*Work request*. Look through the listing below and write out exactly the lines from the line with "uy tín. Mỗi" to the line with "Унікальна педаль модуляції.", both included, and no others.
◆ ◆ ◆ ◆
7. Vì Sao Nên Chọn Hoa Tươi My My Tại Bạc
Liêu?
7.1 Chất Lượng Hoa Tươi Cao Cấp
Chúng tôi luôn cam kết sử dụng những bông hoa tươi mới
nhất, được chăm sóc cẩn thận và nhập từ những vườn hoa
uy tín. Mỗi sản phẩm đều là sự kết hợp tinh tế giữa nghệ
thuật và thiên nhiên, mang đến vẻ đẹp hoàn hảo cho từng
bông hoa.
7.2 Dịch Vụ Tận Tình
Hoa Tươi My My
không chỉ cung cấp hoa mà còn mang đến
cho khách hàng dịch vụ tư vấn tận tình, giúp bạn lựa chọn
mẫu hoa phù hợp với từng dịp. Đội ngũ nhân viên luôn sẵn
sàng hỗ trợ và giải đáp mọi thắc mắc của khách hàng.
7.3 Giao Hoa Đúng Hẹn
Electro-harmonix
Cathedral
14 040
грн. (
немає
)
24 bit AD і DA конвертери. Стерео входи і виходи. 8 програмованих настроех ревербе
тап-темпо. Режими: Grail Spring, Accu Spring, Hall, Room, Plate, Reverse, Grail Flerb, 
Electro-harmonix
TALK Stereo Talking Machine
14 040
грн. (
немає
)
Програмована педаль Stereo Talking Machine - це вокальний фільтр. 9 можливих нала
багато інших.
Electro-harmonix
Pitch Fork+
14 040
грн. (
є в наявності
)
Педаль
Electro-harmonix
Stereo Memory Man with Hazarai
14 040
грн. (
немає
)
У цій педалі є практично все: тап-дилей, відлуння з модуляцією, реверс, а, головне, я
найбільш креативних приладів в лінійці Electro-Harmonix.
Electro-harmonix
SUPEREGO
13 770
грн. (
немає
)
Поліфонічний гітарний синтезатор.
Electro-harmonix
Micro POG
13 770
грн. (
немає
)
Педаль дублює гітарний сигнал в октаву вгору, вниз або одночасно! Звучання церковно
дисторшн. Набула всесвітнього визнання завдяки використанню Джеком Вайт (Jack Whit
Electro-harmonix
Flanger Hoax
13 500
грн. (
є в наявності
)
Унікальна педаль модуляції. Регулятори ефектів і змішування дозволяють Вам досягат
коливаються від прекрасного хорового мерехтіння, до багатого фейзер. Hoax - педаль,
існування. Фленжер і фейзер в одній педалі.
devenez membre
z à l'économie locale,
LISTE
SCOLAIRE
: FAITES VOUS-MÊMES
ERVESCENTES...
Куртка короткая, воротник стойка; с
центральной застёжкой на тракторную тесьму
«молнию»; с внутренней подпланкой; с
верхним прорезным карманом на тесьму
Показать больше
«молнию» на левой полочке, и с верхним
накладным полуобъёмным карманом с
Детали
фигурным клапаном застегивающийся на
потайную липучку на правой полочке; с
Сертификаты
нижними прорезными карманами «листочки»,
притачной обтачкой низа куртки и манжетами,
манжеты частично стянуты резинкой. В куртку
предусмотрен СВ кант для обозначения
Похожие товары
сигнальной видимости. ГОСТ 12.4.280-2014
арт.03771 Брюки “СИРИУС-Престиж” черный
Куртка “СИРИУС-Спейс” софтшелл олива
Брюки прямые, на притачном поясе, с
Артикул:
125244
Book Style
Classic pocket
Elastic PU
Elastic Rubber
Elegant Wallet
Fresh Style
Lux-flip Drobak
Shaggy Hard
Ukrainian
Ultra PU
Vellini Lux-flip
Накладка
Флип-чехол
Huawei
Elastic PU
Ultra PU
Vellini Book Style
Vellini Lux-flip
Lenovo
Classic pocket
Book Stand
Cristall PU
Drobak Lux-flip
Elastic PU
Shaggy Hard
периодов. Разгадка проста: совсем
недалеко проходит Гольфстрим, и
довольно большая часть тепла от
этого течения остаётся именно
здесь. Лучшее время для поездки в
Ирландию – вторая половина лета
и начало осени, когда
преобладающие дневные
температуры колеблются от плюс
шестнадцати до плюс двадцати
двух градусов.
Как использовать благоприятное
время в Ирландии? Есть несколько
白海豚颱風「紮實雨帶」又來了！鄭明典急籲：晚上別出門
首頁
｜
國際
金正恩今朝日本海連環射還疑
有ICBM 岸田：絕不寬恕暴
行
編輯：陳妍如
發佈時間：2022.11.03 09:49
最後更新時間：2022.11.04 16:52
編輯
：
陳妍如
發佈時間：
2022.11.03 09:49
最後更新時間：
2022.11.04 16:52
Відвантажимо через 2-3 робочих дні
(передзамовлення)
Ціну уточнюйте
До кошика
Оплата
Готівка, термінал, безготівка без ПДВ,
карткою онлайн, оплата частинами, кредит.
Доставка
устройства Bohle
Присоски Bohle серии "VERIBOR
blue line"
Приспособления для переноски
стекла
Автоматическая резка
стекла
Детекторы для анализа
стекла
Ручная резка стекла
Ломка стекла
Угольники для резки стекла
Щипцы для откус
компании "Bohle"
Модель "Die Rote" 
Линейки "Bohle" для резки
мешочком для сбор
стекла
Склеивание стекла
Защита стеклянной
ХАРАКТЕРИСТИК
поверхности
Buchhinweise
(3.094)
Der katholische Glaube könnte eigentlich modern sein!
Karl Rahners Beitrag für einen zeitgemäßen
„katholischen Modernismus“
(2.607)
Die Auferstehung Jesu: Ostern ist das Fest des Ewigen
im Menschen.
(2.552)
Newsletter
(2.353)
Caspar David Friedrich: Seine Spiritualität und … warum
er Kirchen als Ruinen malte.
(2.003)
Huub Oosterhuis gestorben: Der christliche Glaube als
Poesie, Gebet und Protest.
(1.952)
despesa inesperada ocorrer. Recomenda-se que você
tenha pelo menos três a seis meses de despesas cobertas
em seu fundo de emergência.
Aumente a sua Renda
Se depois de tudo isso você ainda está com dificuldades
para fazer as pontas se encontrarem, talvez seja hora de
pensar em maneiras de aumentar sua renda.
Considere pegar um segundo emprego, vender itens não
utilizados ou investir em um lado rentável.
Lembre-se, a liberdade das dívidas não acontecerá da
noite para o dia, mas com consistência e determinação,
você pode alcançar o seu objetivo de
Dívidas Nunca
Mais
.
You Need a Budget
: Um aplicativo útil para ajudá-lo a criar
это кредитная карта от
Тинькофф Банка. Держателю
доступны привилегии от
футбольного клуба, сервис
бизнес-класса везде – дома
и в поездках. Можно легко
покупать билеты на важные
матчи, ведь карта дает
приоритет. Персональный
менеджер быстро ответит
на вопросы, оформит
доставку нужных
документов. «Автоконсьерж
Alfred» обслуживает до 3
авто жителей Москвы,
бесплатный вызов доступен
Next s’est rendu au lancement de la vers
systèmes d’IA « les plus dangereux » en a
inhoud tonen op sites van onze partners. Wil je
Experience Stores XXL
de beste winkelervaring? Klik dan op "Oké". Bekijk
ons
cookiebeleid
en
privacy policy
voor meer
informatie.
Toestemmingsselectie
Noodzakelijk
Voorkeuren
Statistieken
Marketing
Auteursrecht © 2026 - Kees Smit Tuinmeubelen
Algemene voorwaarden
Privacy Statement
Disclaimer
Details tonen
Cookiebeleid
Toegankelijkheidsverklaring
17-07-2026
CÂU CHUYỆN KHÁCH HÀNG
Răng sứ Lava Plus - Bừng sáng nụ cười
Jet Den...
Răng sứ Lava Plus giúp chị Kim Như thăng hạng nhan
◆ ◆ ◆ ◆
*Output for this exercise*.
uy tín. Mỗi sản phẩm đều là sự kết hợp tinh tế giữa nghệ
thuật và thiên nhiên, mang đến vẻ đẹp hoàn hảo cho từng
bông hoa.
7.2 Dịch Vụ Tận Tình
Hoa Tươi My My
không chỉ cung cấp hoa mà còn mang đến
cho khách hàng dịch vụ tư vấn tận tình, giúp bạn lựa chọn
mẫu hoa phù hợp với từng dịp. Đội ngũ nhân viên luôn sẵn
sàng hỗ trợ và giải đáp mọi thắc mắc của khách hàng.
7.3 Giao Hoa Đúng Hẹn
Electro-harmonix
Cathedral
14 040
грн. (
немає
)
24 bit AD і DA конвертери. Стерео входи і виходи. 8 програмованих настроех ревербе
тап-темпо. Режими: Grail Spring, Accu Spring, Hall, Room, Plate, Reverse, Grail Flerb, 
Electro-harmonix
TALK Stereo Talking Machine
14 040
грн. (
немає
)
Програмована педаль Stereo Talking Machine - це вокальний фільтр. 9 можливих нала
багато інших.
Electro-harmonix
Pitch Fork+
14 040
грн. (
є в наявності
)
Педаль
Electro-harmonix
Stereo Memory Man with Hazarai
14 040
грн. (
немає
)
У цій педалі є практично все: тап-дилей, відлуння з модуляцією, реверс, а, головне, я
найбільш креативних приладів в лінійці Electro-Harmonix.
Electro-harmonix
SUPEREGO
13 770
грн. (
немає
)
Поліфонічний гітарний синтезатор.
Electro-harmonix
Micro POG
13 770
грн. (
немає
)
Педаль дублює гітарний сигнал в октаву вгору, вниз або одночасно! Звучання церковно
дисторшн. Набула всесвітнього визнання завдяки використанню Джеком Вайт (Jack Whit
Electro-harmonix
Flanger Hoax
13 500
грн. (
є в наявності
)
Унікальна педаль модуляції. Регулятори ефектів і змішування дозволяють Вам досягат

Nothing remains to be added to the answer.